J’appris sa mort à Paris en 1950. Il souffrait du cœur depuis longtemps. Deux vastes incendies qui avaient détruit en quelques mois un quartier de la ville de Rimouski, menacé sa cathédrale, et presque détruit Cabano, l’un des villages de ses terres de colonisation, lui avaient porté un dur coup. « Châtiment de la Providence ! » s’étaient empressées de proférer les mauvaises langues qui le tenaient responsable de la déposition récente de l’Archevêque de Montréal. Vieilles femmes qui croient aux gazettes.
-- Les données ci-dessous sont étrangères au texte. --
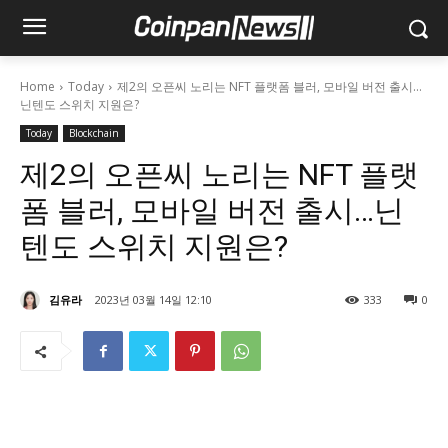
Home
Today
제2의 오픈씨 노리는 NFT 플랫폼 블러, 모바일 버전 출시…
닌텐도 스위치 지원은?
Today
Blockchain
제2의 오픈씨 노리는 NFT 플랫
폼 블러, 모바일 버전 출시…닌
텐도 스위치 지원은?
김유라
2023년 03월 14일 12:10
333
0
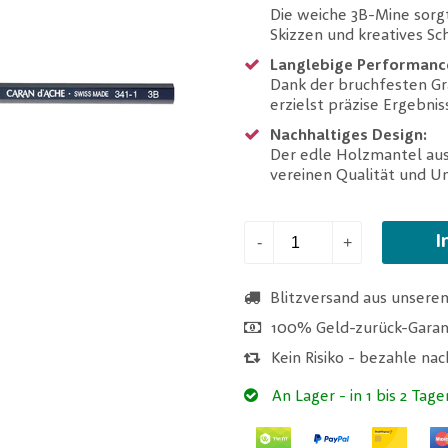
Die weiche 3B-Mine sorgt 
Skizzen und kreatives Sc
Langlebige Performanc
Dank der bruchfesten Gra
erzielst präzise Ergebnis
Nachhaltiges Design:
Der edle Holzmantel aus
vereinen Qualität und 
I
-
+
Blitzversand aus unsere
100% Geld-zurück-Garan
Kein Risiko - bezahle na
An Lager
- in 1 bis 2 Tage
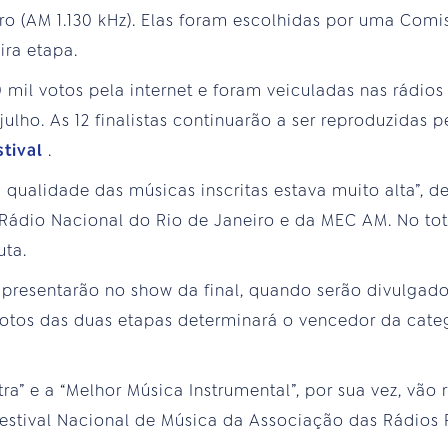
ro (AM 1.130 kHz). Elas foram escolhidas por uma Comi
ira etapa.
mil votos pela internet e foram veiculadas nas rádios
ulho. As 12 finalistas continuarão a ser reproduzidas
stival
.
 a qualidade das músicas inscritas estava muito alta”, d
Rádio Nacional do Rio de Janeiro e da MEC AM. No tot
uta.
apresentarão no show da final, quando serão divulgad
votos das duas etapas determinará o vencedor da cate
a” e a “Melhor Música Instrumental”, por sua vez, vão 
Festival Nacional de Música da Associação das Rádios 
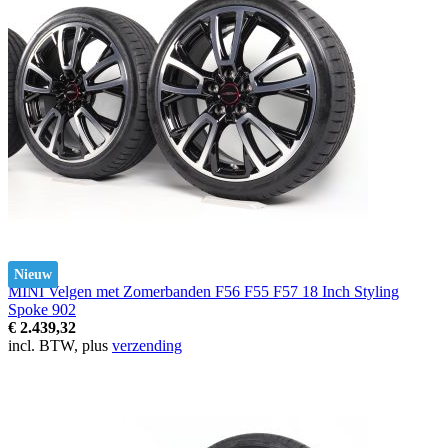
Nieuw
MINI Velgen met Zomerbanden F56 F55 F57 18 Inch Styling
Spoke 902
€ 2.439,32
incl. BTW, plus
verzending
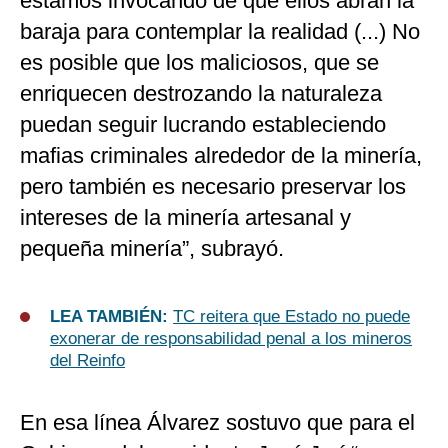
estamos invocando de que ellos abran la
baraja para contemplar la realidad (...) No
es posible que los maliciosos, que se
enriquecen destrozando la naturaleza
puedan seguir lucrando estableciendo
mafias criminales alrededor de la minería,
pero también es necesario preservar los
intereses de la minería artesanal y
pequeña minería”, subrayó.
LEA TAMBIÉN:
TC reitera que Estado no puede
exonerar de responsabilidad penal a los mineros
del Reinfo
En esa línea Álvarez sostuvo que para el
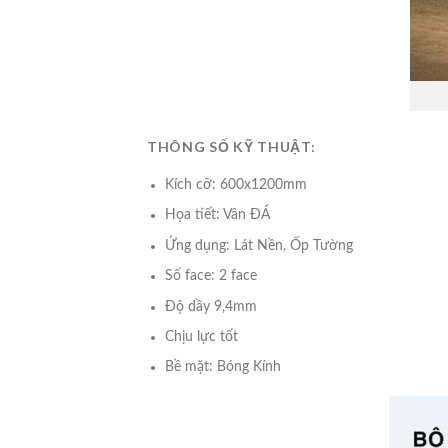
THÔNG SỐ KỸ THUẬT:
Kích cỡ: 600x1200mm
Họa tiết: Vân ĐÁ
Ứng dụng: Lát Nền, Ốp Tường
Số face: 2 face
Độ dầy 9,4mm
Chịu lực tốt
Bề mặt: Bóng Kính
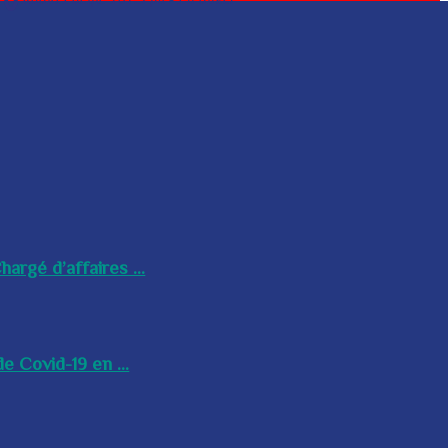
argé d’affaires ...
e Covid-19 en ...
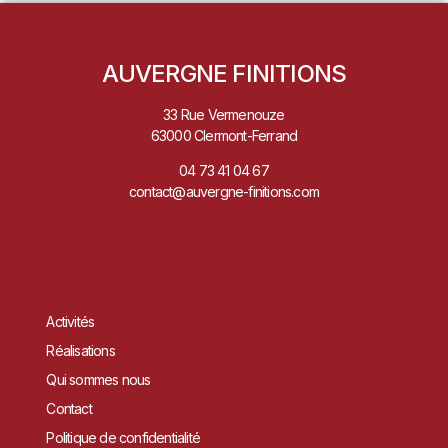
AUVERGNE FINITIONS
33 Rue Vermenouze
63000 Clermont-Ferrand
04 73 41 04 67
contact@auvergne-finitions.com
Activités
Réalisations
Qui sommes nous
Contact
Politique de confidentialité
À ceux qui le transportaient à l’hôpital, le mourant dira : « Pourquoi pleurez-vous ? Vous savez bien que je m’en vais vers mon Père ! » Il pouvait y aller avec confiance. Il mourait à une heure où, dans son clergé, l’unanimité s’était faite autour de lui, surtout parmi les jeunes. « Ceux de ma génération, m’écrit l’un d’eux, nous l’avons aimé, admiré à cent pour cent. Nous lui avons obéi avec notre cœur, notre intelligence… Ses paroles, son intelligence nous dominaient tous de cent coudées… Nous étions fiers de son rayonnement extérieur. »

Que de fois, en nos misères de ces derniers temps, où les Canadiens français se sont mis à construire leur petite Babel, que de fois, dis-je, aurai-je regretté l’absence de ces hommes tels que Mgr Perrier, Mgr Paquet, Mgr Courchesne, Mgr Desranleau, le cardinal Villeneuve. Hommes d’autorité, ils auraient su prononcer les mots qui s’imposent. Ils auraient au moins contraint au silence tant de bavards, même parmi les clercs, qui se sont employés à brouiller les esprits. Mgr Courchesne, esprit si délié, si ouvert, si fin, de si grand bon sens et qui possédait à un si haut point le sens de la vérité, aura été de ces hommes irremplaçables dont j’ai parlé tout à l’heure.